[SOLVED] Can't logon to DC - Server 2016 Standard

[seedubya]

New customer, first onsite visit today.

They are tiny - 3 PCs and a server running 2016 Standard and serving AD\DHCP\DNS, their accounting software and a single fileshare. This morning they found they were unable to access the fileshares or run their accounting software. Trying to log onto the server via RDP or locally gives the error "there are currently no logon servers available to service the logon request". Current tech support has been AWOL for weeks and the ONLY thing I have is the Domain Administrator credentials - no DSRM, backups are not running etc. etc. Couldn't be much worse really.

Also, how the hell do you start DSRM on a Proliant 150 running Server 2016 Standard when you can't login to access msconfig?
EDIT: Ok, figured this out and got in

All ideas welcome...

 

[Sky-Knight]

Seems like you sorted this out? But just in case... You need to login on the DC itself, and fix its DNS and DHCP to properly support the domain and reboot all the end points.

There are BUCKETS of AD installs out there that were done flat wrong, so this sort of thing is really common.

 

[seedubya]

Yeah, I got logged in but figuring out what the hell is going on and why AD is not loading hasn't happened yet. I'll try to figure it out over the weekend. If you have any pointers on how to get AD running on a DC with no state backups, I'd be grateful!

 

[YeOldeStonecat]

Hard to say from far away, without looking at many things and gathering intel.

We can assume AD was installed...as, workstations appear to be logging into a domain, right? Not local logins at the workstations? Username is DOMAINNAME\USERNAME?

Event viewer....pour through there.

Check TCP/IP properties v4, make sure that Primary DNS is either 127.0.0.1....or...the actual IP of the server. Not the ISPs DNS, not the routers LAN IP, not some other public DNS. Just...the IP of the server itself (or the loopback address of 127.0.0.1 which is just a way of holding a mirror up to the server and telling it to use its own LAN IP).

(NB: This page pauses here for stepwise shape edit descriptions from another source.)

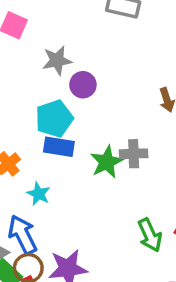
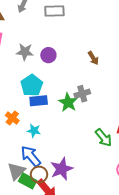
gray star: (57, 61) -> (25, 52), turned 30
purple circle: (83, 85) -> (48, 55), moved

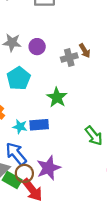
gray cross: (82, 94) -> (69, 58), moved
blue rectangle: (39, 101) -> (39, 125), moved

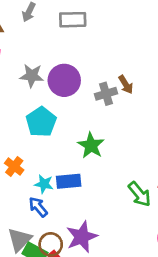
purple circle: (37, 47) -> (64, 80), size x1.5
blue arrow: (16, 154) -> (38, 207), moved, size x0.7

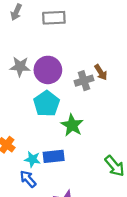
cyan pentagon: (41, 122) -> (46, 104), moved

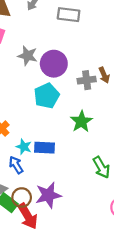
green star: (72, 125) -> (81, 121), moved

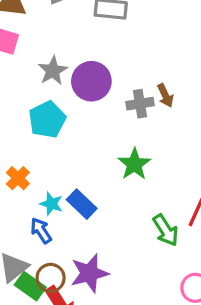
gray star: (28, 56) -> (53, 71), turned 30
cyan pentagon: (47, 96) -> (47, 119), moved
blue rectangle: (44, 148) -> (82, 204), turned 42

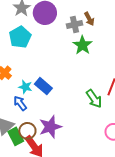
green star: (134, 164) -> (82, 45), moved
green rectangle: (30, 286) -> (16, 136), turned 30

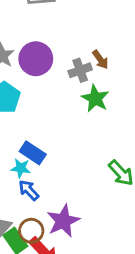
blue rectangle: (43, 86) -> (33, 153), moved
blue arrow: (20, 103) -> (29, 190), moved

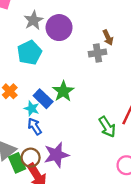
gray cross: (80, 70) -> (98, 53), moved
green star: (95, 98) -> (63, 91), moved

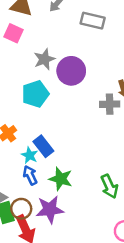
green star: (63, 91) -> (61, 179), moved, turned -30

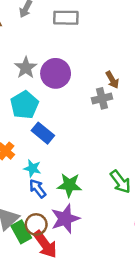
blue rectangle: (43, 146) -> (43, 133), moved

If that's correct, I'd see what a reboot brings.
I bet it just had a big uptime, and...it's a low spec server, probably SATA disks (it's a 100 series server which means glorified desktop computer)....not well configured, so...services start to halt.

 

[SAFCasper]

Windows may have decided the domain controller is located in a café and set your firewall profile to public. I hate that this is a real thing. Bump the "network location awareness" service if this is the case. Should kick it back over to a domain profile.

Also check what the workstations are picking up for DNS servers. If it's anything but the DC there is your issue. Might find someone with "enough knowledge to be dangerous" swapped them over to 8.8.8.8 thinking it would make the internet work better. Or they threw in a router/ap with DHCP enabled sending out the wrong DNS settings. Both examples have happened to us before... on multiple occasions

 

[HCHTech]

Windows may have decided the domain controller is located in a café and set your firewall profile to public.

I saw this last month! It was truly a "WTF, Microsoft!" moment.

 

[seedubya]

So I fixed this once I paid attention to what was actually happening. The server was continuously booting into Safe\DSR Mode because, somehow, the /safeboot switch was stuck in the "on" position and changing it in MSCONFIG made no difference. One command bcdedit /deletevalue safeboot and we're back in business. This issue may be related to Veeam backups failing - Veeam, when backing up a DC, temporarily sets this value and, if the backup fails (which they are on this server) then apparently the switch doesn't get removed.

Might help someone else some other time.

 

[SAFCasper]

Good to know. We use Veeam and I've never seen this behaviour before although I've never went looking for it either. Guess you would never notice until it causes an issue.